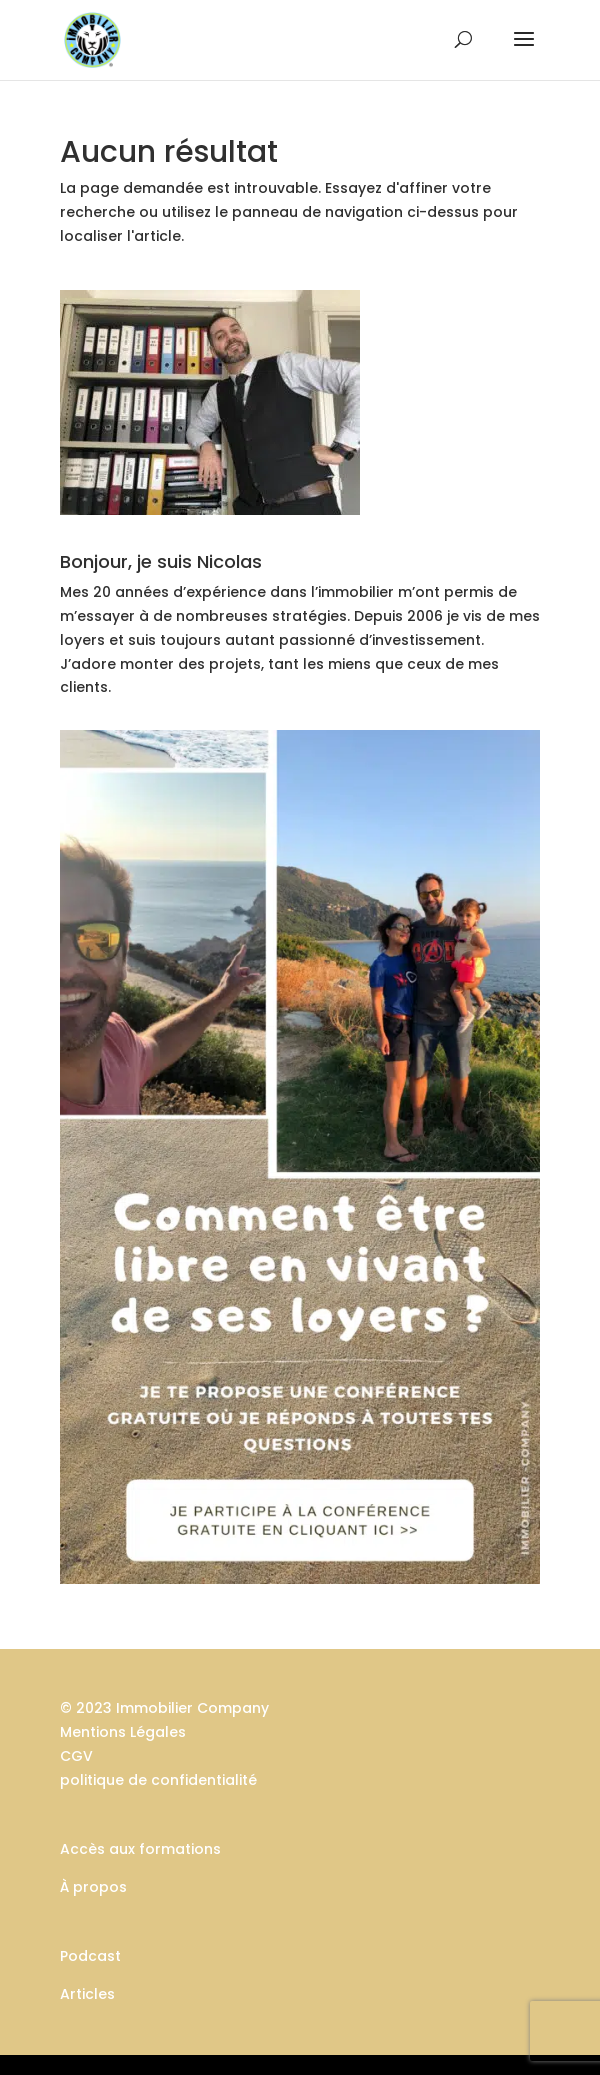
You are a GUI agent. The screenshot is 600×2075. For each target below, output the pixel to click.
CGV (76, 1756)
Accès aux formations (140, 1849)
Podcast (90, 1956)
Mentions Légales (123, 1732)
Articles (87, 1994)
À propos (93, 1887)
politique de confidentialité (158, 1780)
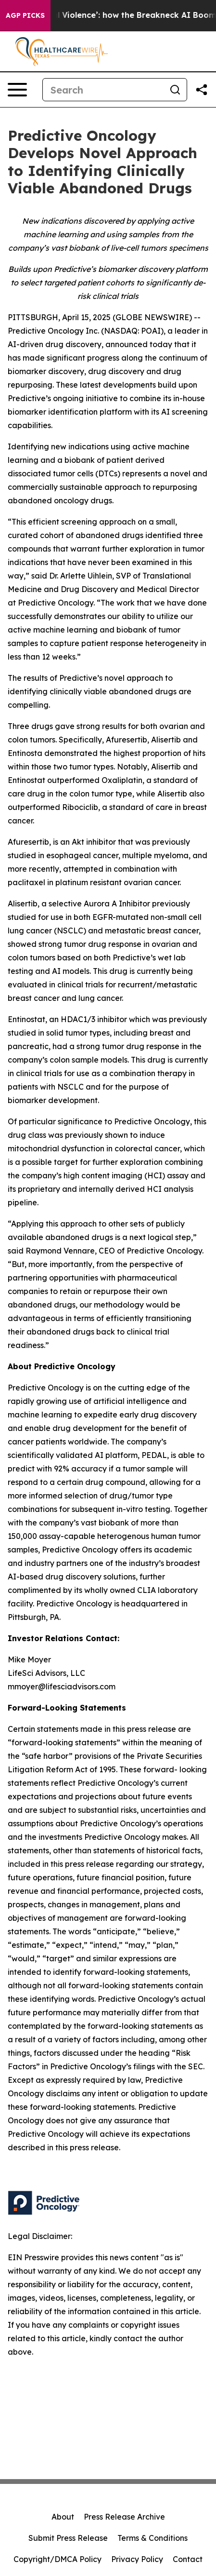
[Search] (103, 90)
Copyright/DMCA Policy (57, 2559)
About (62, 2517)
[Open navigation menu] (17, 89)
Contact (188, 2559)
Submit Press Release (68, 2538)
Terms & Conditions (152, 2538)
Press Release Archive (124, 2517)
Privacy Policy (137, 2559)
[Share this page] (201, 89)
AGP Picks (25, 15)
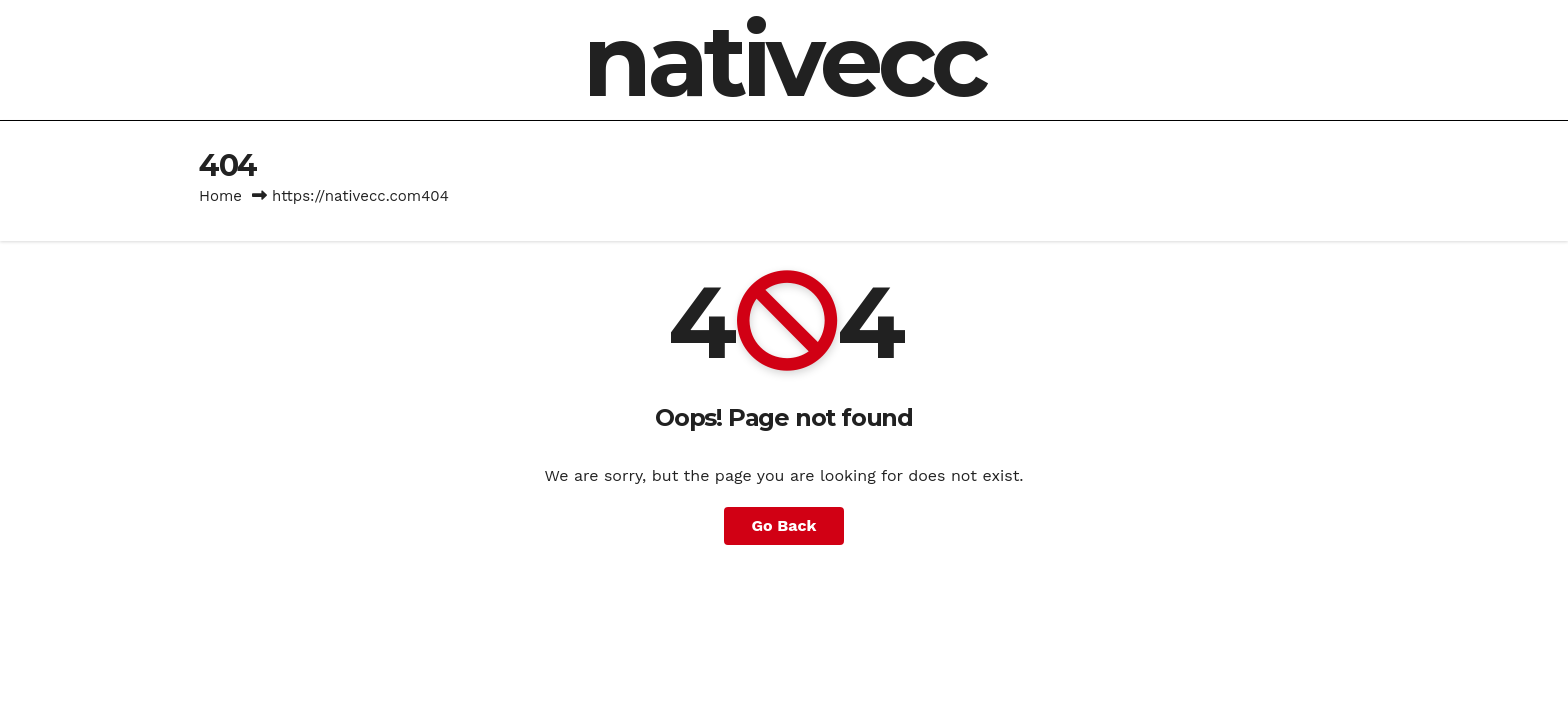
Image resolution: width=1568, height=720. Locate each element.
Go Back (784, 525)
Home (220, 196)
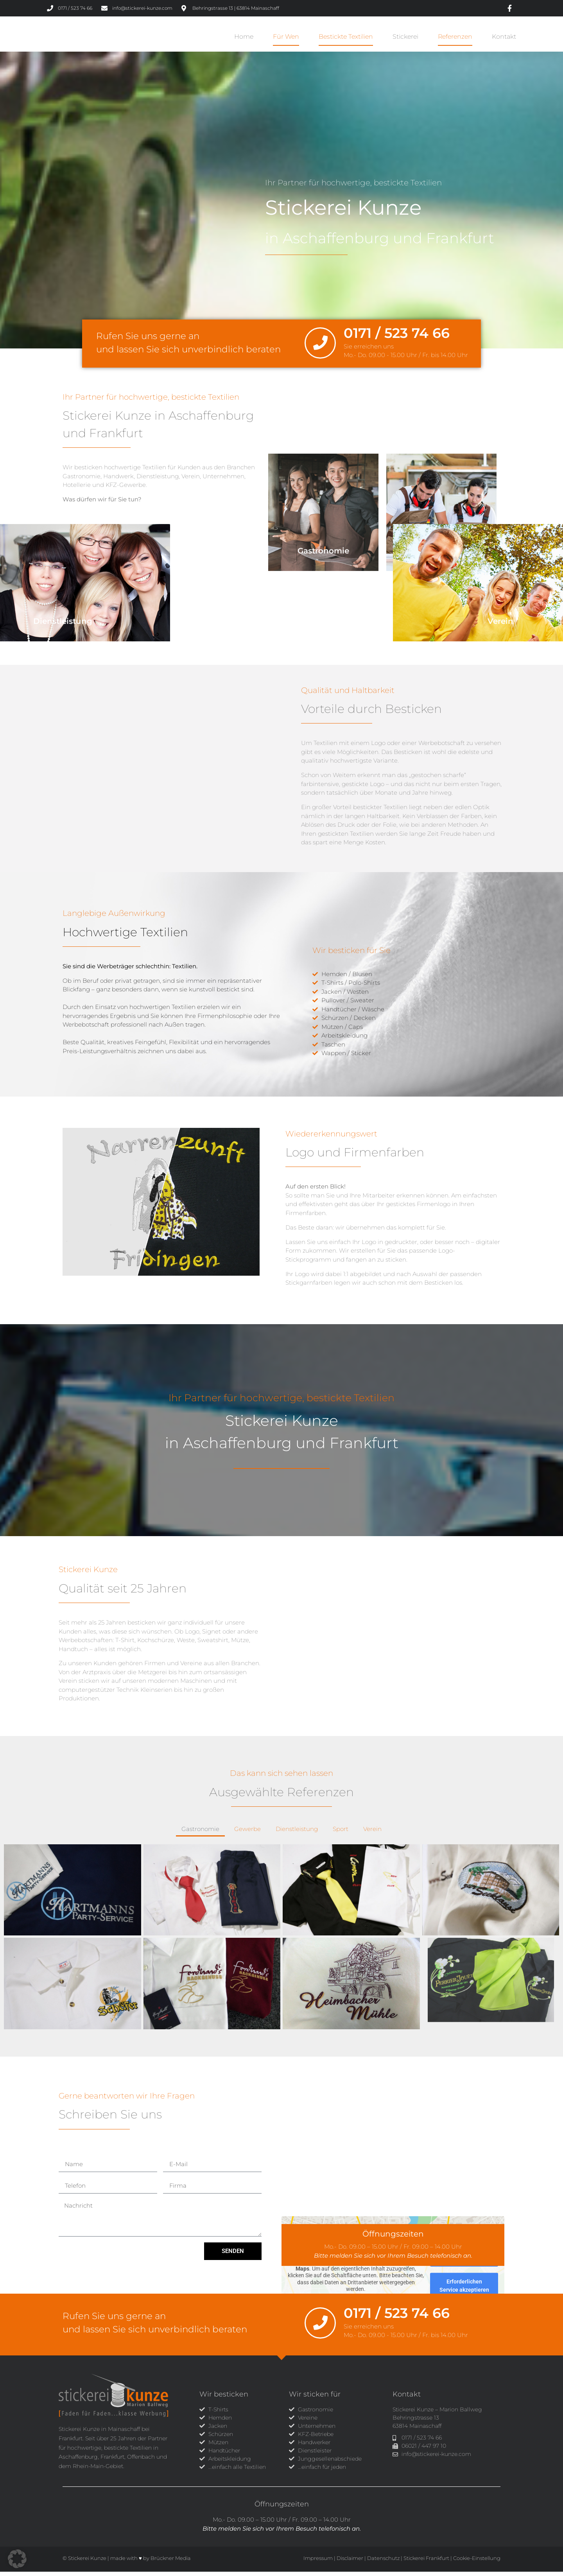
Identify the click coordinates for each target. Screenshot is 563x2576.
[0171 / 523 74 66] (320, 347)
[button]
----
## TASK INSTRUCTIONS
Go through the data above and return each line containing the string "click".

## SOLUTION
You are a GUI agent. The screenshot is 600×2075. For each target below, output the pixel to click.
Identify the click coordinates for each target. Screenshot is 563x2576.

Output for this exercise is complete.